CRISTO NACIO

“Why have a wife at all?” Joseph Herburger grumbled as he slammed out the door into Elizabethtown’s morning cold. “I still must feed myself.” He gripped his stone masonry tools in his mittened hands and scowled at the icy December wind. Dolores had been too busy with the children to prepare a hot meal. She seemed to forget where her first duty lay.

The irritation stayed with him all day, as he chipped out the headstone for a small child in the cemetery on the hill. When he was done, he gathered his tools and glanced eastward. Baldy Mountain loomed against a darkening sky. The sweet scent of burning Ponderosa pine drifted from cabin chimneys. Joseph shrugged, scowled, and stomped down the mud-frozen path toward home.

But as he opened the door, there was the smell of just-baked bread and the sound of Dolores laughing.

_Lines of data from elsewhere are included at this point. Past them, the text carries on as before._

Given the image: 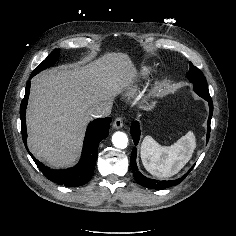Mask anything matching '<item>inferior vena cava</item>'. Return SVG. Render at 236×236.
Masks as SVG:
<instances>
[{"label":"inferior vena cava","mask_w":236,"mask_h":236,"mask_svg":"<svg viewBox=\"0 0 236 236\" xmlns=\"http://www.w3.org/2000/svg\"><path fill=\"white\" fill-rule=\"evenodd\" d=\"M111 108L112 106L109 103H98L91 107L89 114L95 118L107 117L111 113Z\"/></svg>","instance_id":"obj_1"}]
</instances>
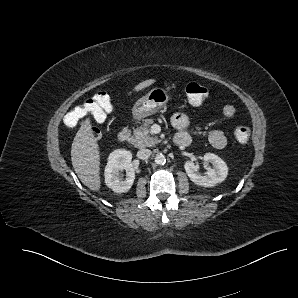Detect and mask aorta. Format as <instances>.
<instances>
[{
	"instance_id": "aorta-1",
	"label": "aorta",
	"mask_w": 298,
	"mask_h": 298,
	"mask_svg": "<svg viewBox=\"0 0 298 298\" xmlns=\"http://www.w3.org/2000/svg\"><path fill=\"white\" fill-rule=\"evenodd\" d=\"M155 163L156 164H164L165 163V156L162 153H158L154 157Z\"/></svg>"
}]
</instances>
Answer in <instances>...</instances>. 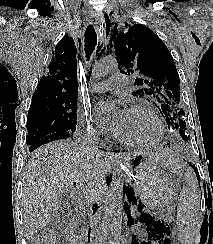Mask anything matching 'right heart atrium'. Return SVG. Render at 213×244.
I'll use <instances>...</instances> for the list:
<instances>
[{
    "instance_id": "d8ad5b80",
    "label": "right heart atrium",
    "mask_w": 213,
    "mask_h": 244,
    "mask_svg": "<svg viewBox=\"0 0 213 244\" xmlns=\"http://www.w3.org/2000/svg\"><path fill=\"white\" fill-rule=\"evenodd\" d=\"M108 134L106 125L97 121L89 109H83L78 114L76 136L87 141H98Z\"/></svg>"
}]
</instances>
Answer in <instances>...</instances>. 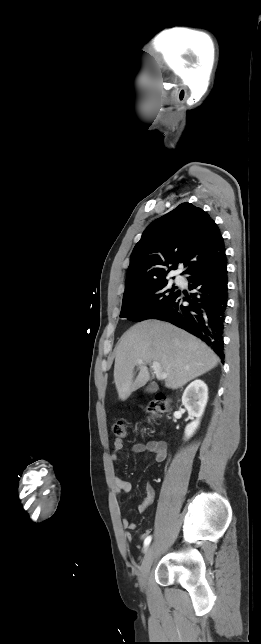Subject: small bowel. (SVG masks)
Instances as JSON below:
<instances>
[{
    "label": "small bowel",
    "mask_w": 261,
    "mask_h": 644,
    "mask_svg": "<svg viewBox=\"0 0 261 644\" xmlns=\"http://www.w3.org/2000/svg\"><path fill=\"white\" fill-rule=\"evenodd\" d=\"M122 448H123V441L118 438L115 439L114 448L110 456L112 461L115 462L119 460L120 452ZM131 451L135 454H141L145 452L151 453L154 455V459L156 462H162L167 457V446L164 442H161V441H150L148 443H135L132 445ZM114 485L117 492L129 493L132 490L131 483L126 480H123L118 476L114 477ZM145 493H146L145 497L137 507L138 512L140 513H143L146 510V508L151 504L155 496L154 488L150 484L146 485ZM121 524H122V527L126 530H135L137 527V525L134 522H131L126 517H123L121 519ZM150 532L151 531L149 529L145 530L141 534L140 539L145 540L148 536H150ZM124 536L127 541L133 540V535L131 534L130 531H126Z\"/></svg>",
    "instance_id": "small-bowel-1"
}]
</instances>
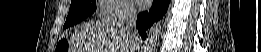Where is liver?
Listing matches in <instances>:
<instances>
[{"label": "liver", "mask_w": 261, "mask_h": 52, "mask_svg": "<svg viewBox=\"0 0 261 52\" xmlns=\"http://www.w3.org/2000/svg\"><path fill=\"white\" fill-rule=\"evenodd\" d=\"M78 52H133L132 38L117 24L115 18L106 17L83 25L76 31Z\"/></svg>", "instance_id": "obj_1"}]
</instances>
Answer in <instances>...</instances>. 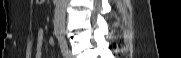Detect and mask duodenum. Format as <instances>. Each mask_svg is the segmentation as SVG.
<instances>
[{
    "mask_svg": "<svg viewBox=\"0 0 181 58\" xmlns=\"http://www.w3.org/2000/svg\"><path fill=\"white\" fill-rule=\"evenodd\" d=\"M53 2H54V3H57V2H58V0H53Z\"/></svg>",
    "mask_w": 181,
    "mask_h": 58,
    "instance_id": "1",
    "label": "duodenum"
}]
</instances>
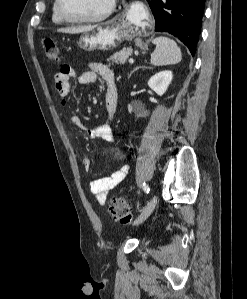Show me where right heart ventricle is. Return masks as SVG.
<instances>
[{"instance_id":"right-heart-ventricle-1","label":"right heart ventricle","mask_w":247,"mask_h":299,"mask_svg":"<svg viewBox=\"0 0 247 299\" xmlns=\"http://www.w3.org/2000/svg\"><path fill=\"white\" fill-rule=\"evenodd\" d=\"M51 19H52V22L57 25H62L65 23V21L58 14L57 7H56V0H54L53 5H52Z\"/></svg>"}]
</instances>
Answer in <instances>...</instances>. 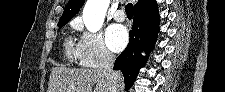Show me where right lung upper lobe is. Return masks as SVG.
I'll return each mask as SVG.
<instances>
[{
	"mask_svg": "<svg viewBox=\"0 0 225 92\" xmlns=\"http://www.w3.org/2000/svg\"><path fill=\"white\" fill-rule=\"evenodd\" d=\"M84 2L85 0H69L59 22H69L77 14ZM156 11H158V7L155 0H138L137 4H135V14L149 15Z\"/></svg>",
	"mask_w": 225,
	"mask_h": 92,
	"instance_id": "right-lung-upper-lobe-1",
	"label": "right lung upper lobe"
}]
</instances>
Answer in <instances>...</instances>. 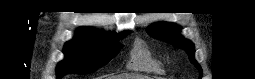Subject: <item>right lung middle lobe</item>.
<instances>
[{"mask_svg":"<svg viewBox=\"0 0 255 79\" xmlns=\"http://www.w3.org/2000/svg\"><path fill=\"white\" fill-rule=\"evenodd\" d=\"M130 34H119L118 39L76 36L64 47L65 59L57 67L58 79L69 73H89L107 64L122 48L118 41Z\"/></svg>","mask_w":255,"mask_h":79,"instance_id":"obj_1","label":"right lung middle lobe"}]
</instances>
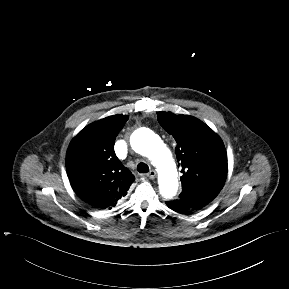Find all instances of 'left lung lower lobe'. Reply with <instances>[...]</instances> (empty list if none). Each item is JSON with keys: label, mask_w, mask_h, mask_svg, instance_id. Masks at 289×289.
Returning <instances> with one entry per match:
<instances>
[{"label": "left lung lower lobe", "mask_w": 289, "mask_h": 289, "mask_svg": "<svg viewBox=\"0 0 289 289\" xmlns=\"http://www.w3.org/2000/svg\"><path fill=\"white\" fill-rule=\"evenodd\" d=\"M166 205L170 209L178 213H193L202 209L204 206H206L203 203L195 202L191 200H185V199H176L173 201H167Z\"/></svg>", "instance_id": "0a47b994"}]
</instances>
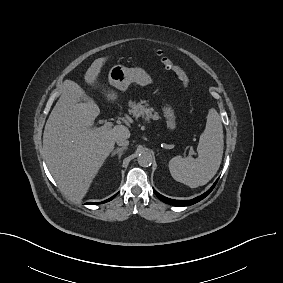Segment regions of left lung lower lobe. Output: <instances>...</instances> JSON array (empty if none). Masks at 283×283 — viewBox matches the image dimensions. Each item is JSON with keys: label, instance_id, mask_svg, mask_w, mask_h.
Segmentation results:
<instances>
[{"label": "left lung lower lobe", "instance_id": "0a47b994", "mask_svg": "<svg viewBox=\"0 0 283 283\" xmlns=\"http://www.w3.org/2000/svg\"><path fill=\"white\" fill-rule=\"evenodd\" d=\"M217 181H218V180H217ZM217 181L213 184V186H212L207 192H205L204 194H202V195H200L199 197H196V198H194V199H192V200H185V201H183V200H174V199H170V198H167V197L162 196L161 194H159L158 192H156L154 189H153V191H154V193L157 195V197H158L161 201H163V202H165V203H167V204L174 205V206H189V205H193V204L199 202L200 200L204 199L207 195H209L210 192H211V191L213 190V188L215 187Z\"/></svg>", "mask_w": 283, "mask_h": 283}]
</instances>
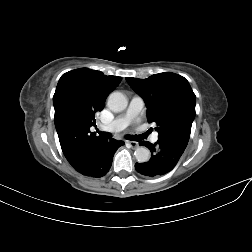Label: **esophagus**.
I'll use <instances>...</instances> for the list:
<instances>
[{"instance_id":"esophagus-1","label":"esophagus","mask_w":252,"mask_h":252,"mask_svg":"<svg viewBox=\"0 0 252 252\" xmlns=\"http://www.w3.org/2000/svg\"><path fill=\"white\" fill-rule=\"evenodd\" d=\"M127 142L133 149L138 147V142L135 141H127Z\"/></svg>"}]
</instances>
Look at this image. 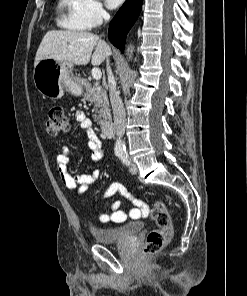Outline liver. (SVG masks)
Masks as SVG:
<instances>
[{"mask_svg":"<svg viewBox=\"0 0 247 296\" xmlns=\"http://www.w3.org/2000/svg\"><path fill=\"white\" fill-rule=\"evenodd\" d=\"M94 51V52H93ZM111 54L109 45L97 35L73 30L48 31L36 53V65L42 59L100 65Z\"/></svg>","mask_w":247,"mask_h":296,"instance_id":"1","label":"liver"}]
</instances>
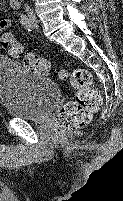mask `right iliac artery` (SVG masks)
Here are the masks:
<instances>
[{
	"instance_id": "1",
	"label": "right iliac artery",
	"mask_w": 123,
	"mask_h": 201,
	"mask_svg": "<svg viewBox=\"0 0 123 201\" xmlns=\"http://www.w3.org/2000/svg\"><path fill=\"white\" fill-rule=\"evenodd\" d=\"M10 6L13 9H19L20 8V2L18 0H10Z\"/></svg>"
}]
</instances>
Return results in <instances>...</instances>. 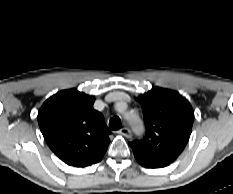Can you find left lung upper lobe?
<instances>
[{
    "instance_id": "obj_1",
    "label": "left lung upper lobe",
    "mask_w": 233,
    "mask_h": 194,
    "mask_svg": "<svg viewBox=\"0 0 233 194\" xmlns=\"http://www.w3.org/2000/svg\"><path fill=\"white\" fill-rule=\"evenodd\" d=\"M141 104L147 134L129 145L135 158L170 164L185 148L193 125L194 113L179 93L152 88L137 98Z\"/></svg>"
}]
</instances>
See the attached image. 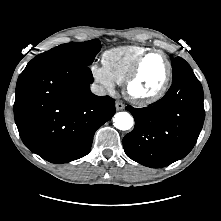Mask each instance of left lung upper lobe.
<instances>
[{"label":"left lung upper lobe","mask_w":221,"mask_h":221,"mask_svg":"<svg viewBox=\"0 0 221 221\" xmlns=\"http://www.w3.org/2000/svg\"><path fill=\"white\" fill-rule=\"evenodd\" d=\"M173 78L172 82H175L183 77L194 75L190 65L181 57L172 59Z\"/></svg>","instance_id":"left-lung-upper-lobe-1"}]
</instances>
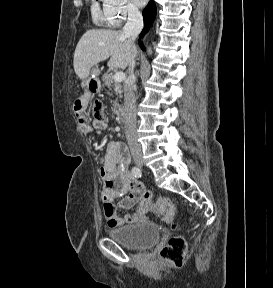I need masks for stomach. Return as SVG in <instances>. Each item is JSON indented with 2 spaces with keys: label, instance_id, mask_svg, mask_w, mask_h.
Listing matches in <instances>:
<instances>
[{
  "label": "stomach",
  "instance_id": "stomach-1",
  "mask_svg": "<svg viewBox=\"0 0 273 288\" xmlns=\"http://www.w3.org/2000/svg\"><path fill=\"white\" fill-rule=\"evenodd\" d=\"M98 73H99V69L96 66L92 70V74L94 75V78H91V79L87 80L86 83H85L87 89L93 94L99 93L100 90H101V84H100L99 79L97 78Z\"/></svg>",
  "mask_w": 273,
  "mask_h": 288
}]
</instances>
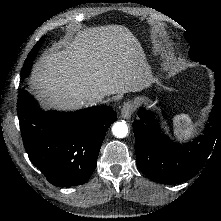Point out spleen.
Listing matches in <instances>:
<instances>
[{
    "label": "spleen",
    "instance_id": "spleen-1",
    "mask_svg": "<svg viewBox=\"0 0 221 221\" xmlns=\"http://www.w3.org/2000/svg\"><path fill=\"white\" fill-rule=\"evenodd\" d=\"M174 133L181 137H189L192 134V121L188 114H178L173 117Z\"/></svg>",
    "mask_w": 221,
    "mask_h": 221
}]
</instances>
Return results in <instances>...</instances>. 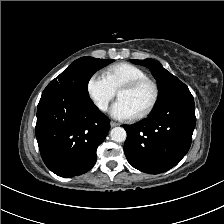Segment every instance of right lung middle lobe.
I'll list each match as a JSON object with an SVG mask.
<instances>
[{
  "label": "right lung middle lobe",
  "mask_w": 224,
  "mask_h": 224,
  "mask_svg": "<svg viewBox=\"0 0 224 224\" xmlns=\"http://www.w3.org/2000/svg\"><path fill=\"white\" fill-rule=\"evenodd\" d=\"M113 61L112 59H96L93 57L79 58L57 78L53 79L46 88L66 90L89 98L87 86L90 78L97 70Z\"/></svg>",
  "instance_id": "1"
}]
</instances>
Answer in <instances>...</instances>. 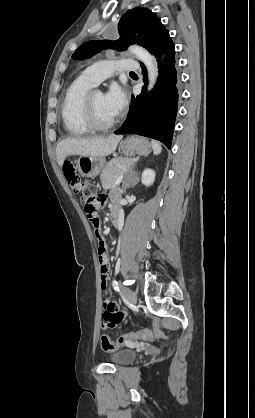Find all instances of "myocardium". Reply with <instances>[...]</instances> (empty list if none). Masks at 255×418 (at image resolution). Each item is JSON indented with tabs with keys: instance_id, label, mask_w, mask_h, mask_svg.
Here are the masks:
<instances>
[{
	"instance_id": "f54148a6",
	"label": "myocardium",
	"mask_w": 255,
	"mask_h": 418,
	"mask_svg": "<svg viewBox=\"0 0 255 418\" xmlns=\"http://www.w3.org/2000/svg\"><path fill=\"white\" fill-rule=\"evenodd\" d=\"M98 90L91 89L85 96L84 102H83V118L87 126L93 130V131H107L115 126L117 123L116 119H113L112 121L108 123H100L94 112L93 107V95Z\"/></svg>"
}]
</instances>
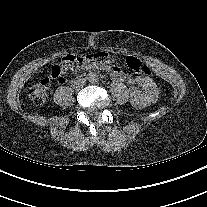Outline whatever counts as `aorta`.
Here are the masks:
<instances>
[{"label": "aorta", "instance_id": "762f6f07", "mask_svg": "<svg viewBox=\"0 0 207 207\" xmlns=\"http://www.w3.org/2000/svg\"><path fill=\"white\" fill-rule=\"evenodd\" d=\"M97 80H98V76L96 74H94L90 77V81H92V82L97 81Z\"/></svg>", "mask_w": 207, "mask_h": 207}]
</instances>
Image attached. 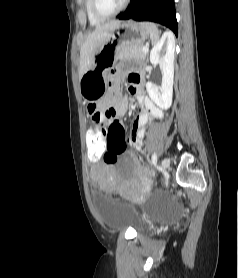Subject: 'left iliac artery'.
Listing matches in <instances>:
<instances>
[{
    "instance_id": "1",
    "label": "left iliac artery",
    "mask_w": 238,
    "mask_h": 278,
    "mask_svg": "<svg viewBox=\"0 0 238 278\" xmlns=\"http://www.w3.org/2000/svg\"><path fill=\"white\" fill-rule=\"evenodd\" d=\"M157 163V154L154 152L152 155V164L155 165Z\"/></svg>"
}]
</instances>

“Say it again, mamá!” little George demanded.

“Dijo el gallo: ¡Cocorocó! ¡Cristo nació!” Dolores said. She swung the baby in her arms to the rhythm of the words. “Said the cock, ¡Kokoroko! Christ is born!”

Georgie ran to his father. “¡Kokorokó!” he cried, flapping his arms. “I am a rooster! Cristo is born!”

Joseph laughed in spite of himself and scooped the child into his arms.